There’s no question he has played a significant role in the Panthers becoming a super club. Most importantly, he had the connections 10 years ago to get funding from tycoon James Packer when the club’s finances were in a critically bad shape. He also invested in and developed what was already the biggest and strongest junior league nursery in the country.
Now that’s the positive side of the story. Read on.
A deeper dive reveals how significantly the Panthers have kicked on, coinciding with Gould’s departure in April 2019.
For starters, he didn’t even want Ivan Cleary at the club as head coach. He was looking elsewhere for a replacement for Anthony Griffin.
The board, headed by chairman Dave O’Neill, proceeded to do the Cleary deal without his knowledge. Cleary, who had been sacked by Gould three years earlier, won the Dally M coach of the year award last year.
It was then an issue of fixing Gould’s salary cap.
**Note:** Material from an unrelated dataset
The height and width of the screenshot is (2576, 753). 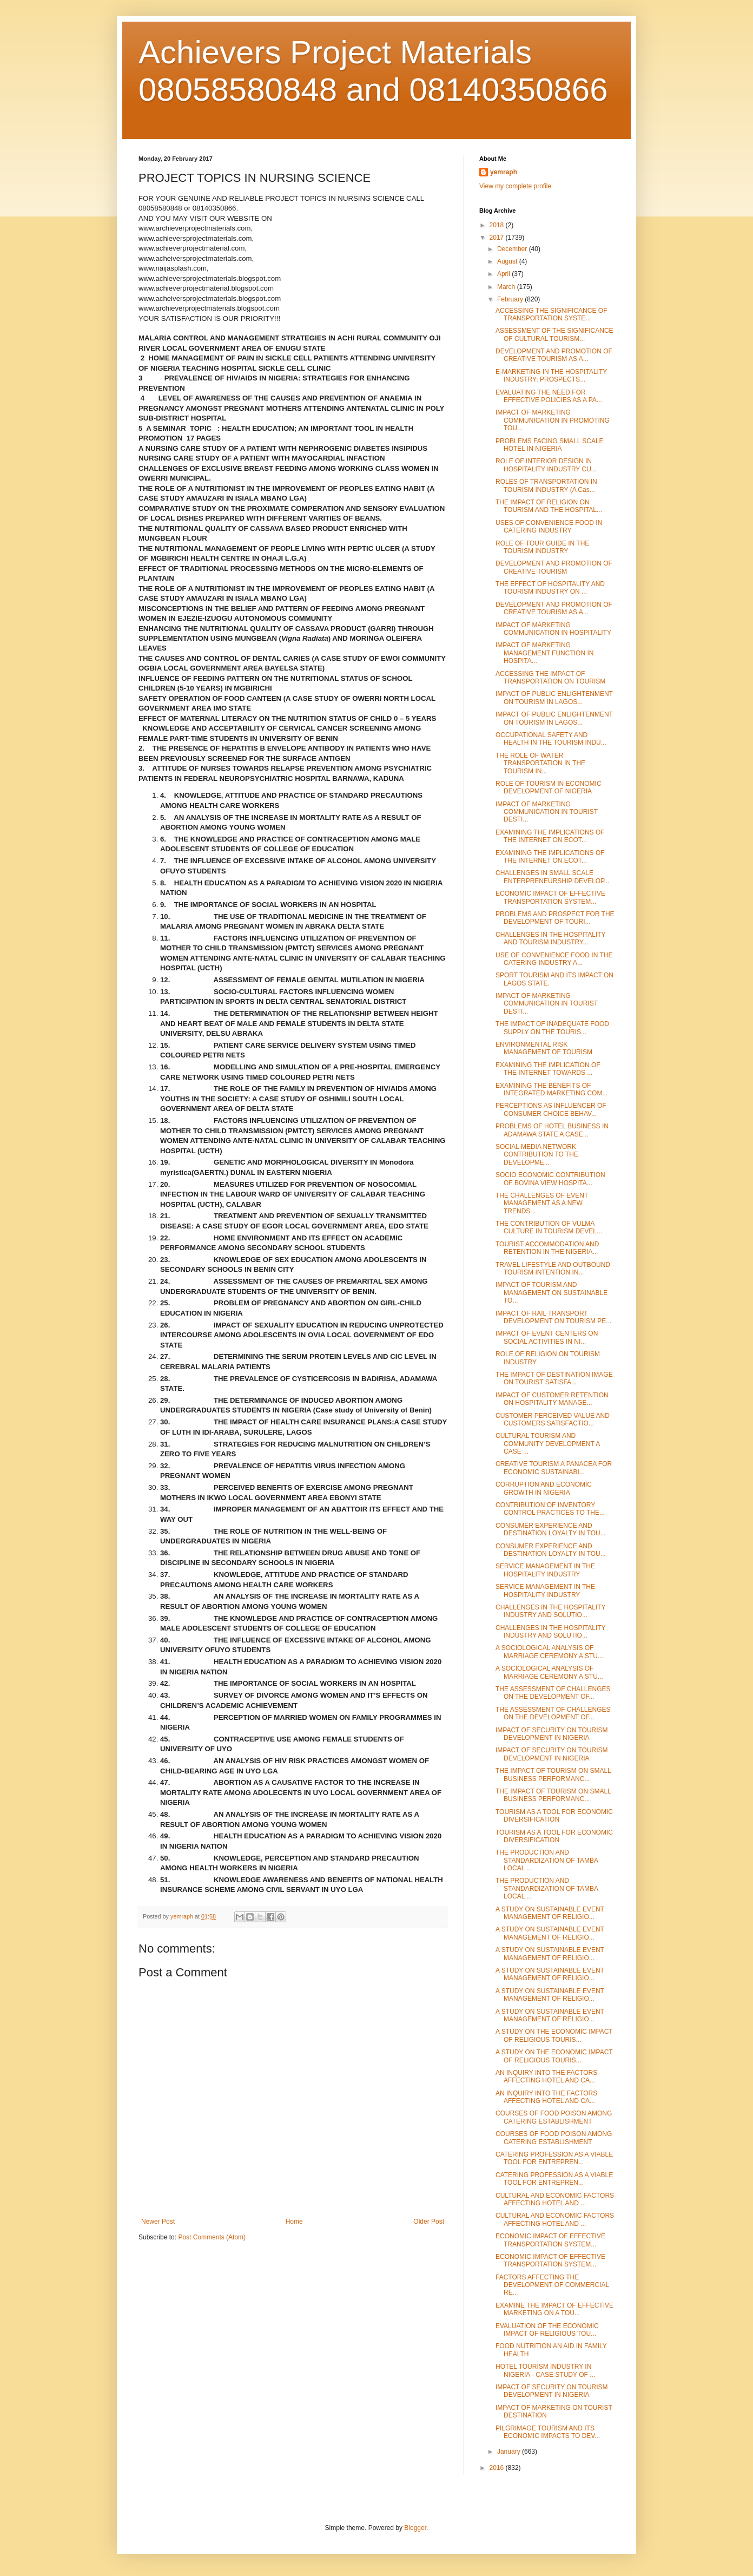 I want to click on View my complete profile, so click(x=515, y=186).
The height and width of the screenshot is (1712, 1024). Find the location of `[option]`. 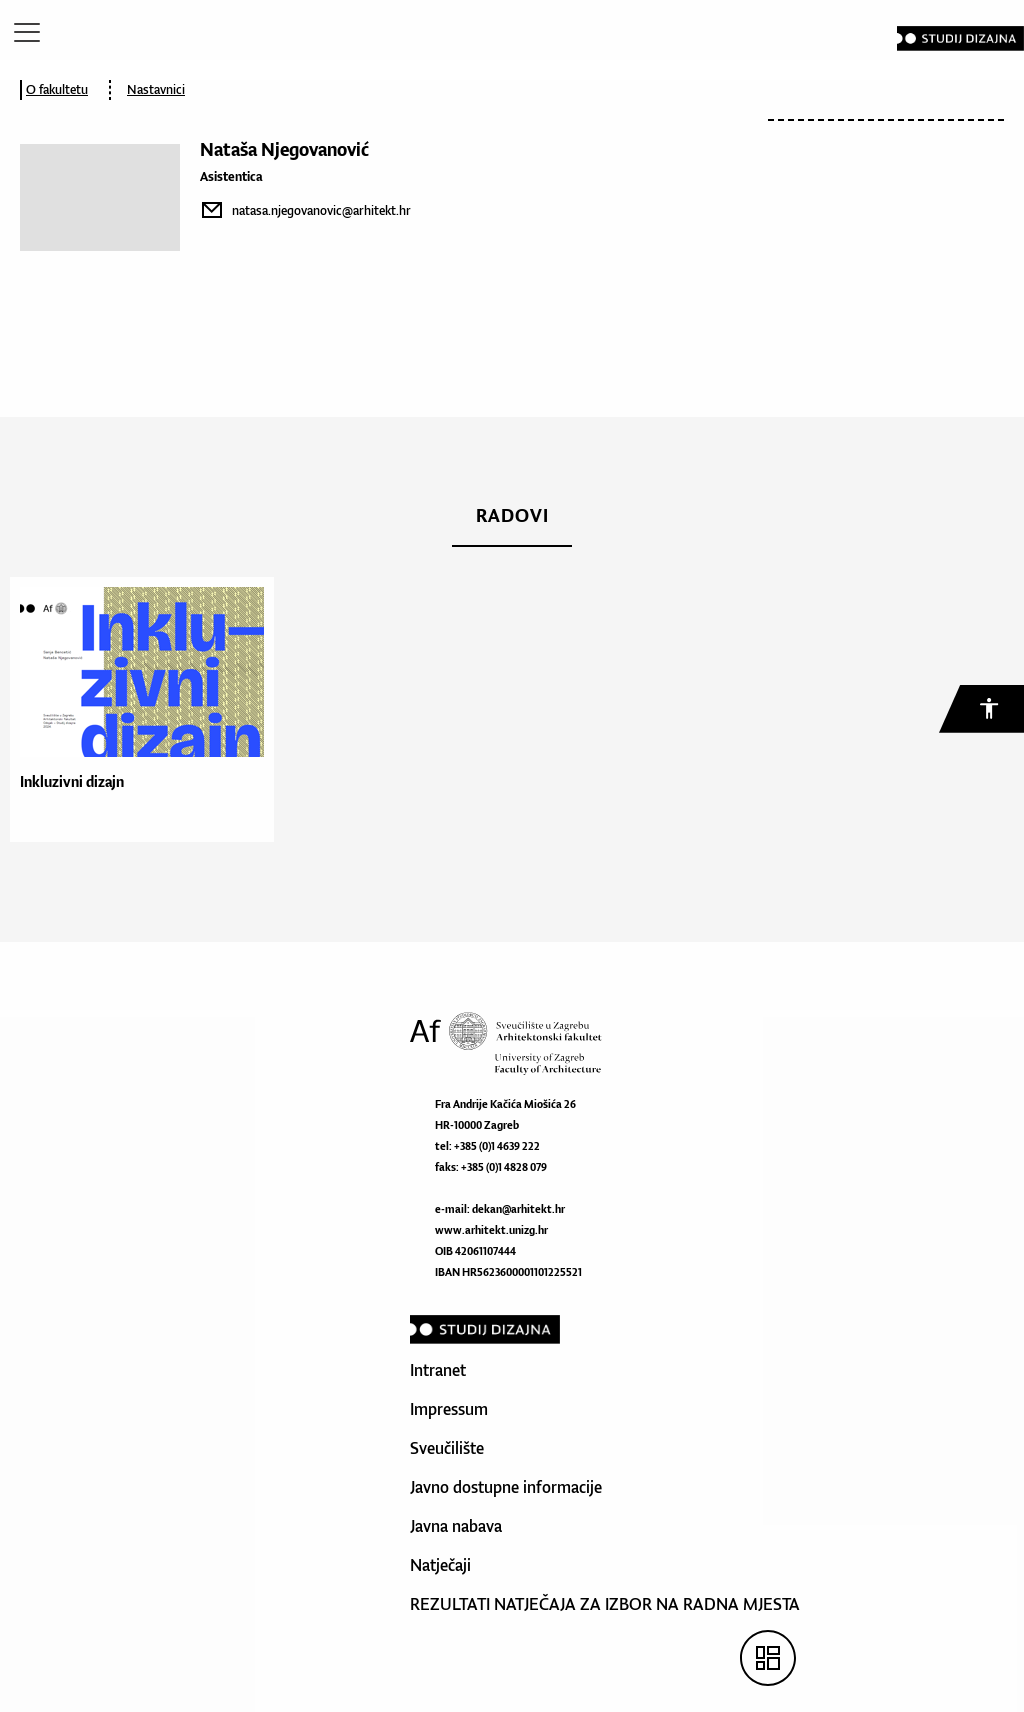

Players the guru had signed on multimillion-dollar long-term deals – Reagan Campbell-Gillard and Waqa Blake, among others – had to be released.
The Panthers are still paying for part of their salaries at the Parramatta Eels – about $700,000 a season.
It was the only way that Cleary could pull together this current roster.
And finally, ask anyone at Penrith about the atmosphere since Gould left.
No one is walking on egg shells. The players seem a much happier bunch.
It shows everyone has a use-by date, even the great man.